Steuerung der FM-Integration neu akquirierter Unternehmen.
Regional Facility Operations Manager
Koordination und Steuerung des operativen FM innerhalb der Region.
Sicherstellung der Umsetzung regionaler FM-Prozesse nach zentralen Standards.
Schnittstelle zu den lokalen FM-Teams und Überwachung von Performance-Kennzahlen.
Identifikation von Effizienzpotenzialen und Umsetzung von Optimierungsmaßnahmen.
Unterstützung bei der Integration neuer Standorte und akquirierter Unternehmen.
Regional Compliance & Audit Manager
Sicherstellung der regulatorischen und rechtlichen Vorgaben in der Region.
Durchführung regelmäßiger Audits zur Überprüfung der Einhaltung von Standards.
Entwicklung von Maßnahmen zur Risikominimierung und Compliance-Steigerung.
Beratung der lokalen FM-Teams zu rechtlichen Anforderungen und internen Vorgaben.
Integration der Compliance-Strukturen akquirierter Unternehmen in die Konzernvorgaben.
Regional Sustainability & Energy Manager
Implementierung nachhaltiger Betriebsmodelle in der jeweiligen Region.
Entwicklung und Steuerung von Energieeffizienzmaßnahmen zur Senkung der Betriebskosten.
Sicherstellung der Einhaltung von Umweltzertifizierungen (ISO 14001, LEED, BREEAM).
Analyse und Reduktion des regionalen CO₂-Fußabdrucks.
Harmonisierung der Nachhaltigkeitsstrategien übernommener Unternehmen mit den Konzernzielen.
Regional Supplier & Contract Manager
Management und Optimierung der regionalen Dienstleister und Lieferanten.
Durchführung von Vertragsverhandlungen und Sicherstellung der Servicequalität.
Benchmarking und Implementierung von Best Practices für FM-Dienstleistungen.
Überprüfung und Anpassung von Verträgen zur Kostenoptimierung.

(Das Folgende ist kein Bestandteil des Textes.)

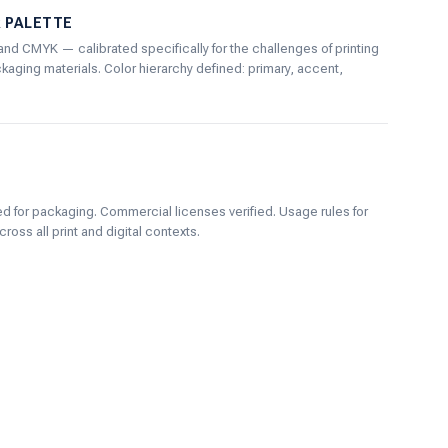
R PALETTE
and CMYK — calibrated specifically for the challenges of printing
aging materials. Color hierarchy defined: primary, accent,
d for packaging. Commercial licenses verified. Usage rules for
ross all print and digital contexts.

Zusammenführung und Standardisierung der Verträge von akquirierten Unternehmen mit bestehenden Rahmenverträgen.
Effizienzsteigerung und Integration neuer Unternehmen
Detaillierte Kostenstrukturanalyse: Vergleich von operativen Kosten zwischen verschiedenen Standorten zur Identifikation von Einsparpotenzialen.
Harmonisierung von Prozessen: Integration der Facility-Management-Prozesse akquirierter Unternehmen in die bestehende Konzernstruktur.
Langfristige Finanzplanung: Entwicklung von mehrjährigen Investitionsplänen zur strukturierten Weiterentwicklung der FM-Strategie.
Automatisierung von Prozessen: Implementierung digitaler Lösungen zur Effizienzsteigerung und Vermeidung redundanter Arbeitsabläufe.
Optimierung von Synergien: Reduktion von Überschneidungen zwischen bestehenden FM-Teams und übernommenen Strukturen.
Zur Überwachung und Optimierung der regionalen Facility-Management-Prozesse werden folgende KPIs verwendet:
Betriebskosten pro Quadratmeter: Vergleich der FM-Kosten innerhalb der Region und mit neu akquirierten Unternehmen.
Energieverbrauch und CO₂-Emissionen: Reduzierung durch nachhaltige Maßnahmen und Angleichung neuer Standorte an ESG-Ziele.
Service-Level-Agreement (SLA)-Einhaltung: Überprüfung der Performance externer Dienstleister und FM-Prozesse akquirierter Unternehmen.
Effizienzbewertung von FM-Prozessen: Identifikation von Redundanzen und Synergien durch Übernahmen.
Zeitliche Integrationsrate: Bewertung der Geschwindigkeit und Effektivität der FM-Integration neuer Standorte.
Das RFM setzt auf kontinuierliche Optimierung und wirtschaftliche Ressourcennutzung:
Standardisierte Verfahren für die schnelle Integration akquirierter Unternehmen zur Minimierung von Stillstandszeiten.
Optimierung bestehender Strukturen durch Analyse der besten Prozesse neu übernommener FM-Organisationen.
Fortlaufende Überprüfung von Synergien zwischen bestehenden und neuen Standorten zur Effizienzsteigerung.
Zentralisierte Steuerung von FM-Ressourcen zur Vermeidung von Doppelstrukturen und Sicherstellung einheitlicher Standards.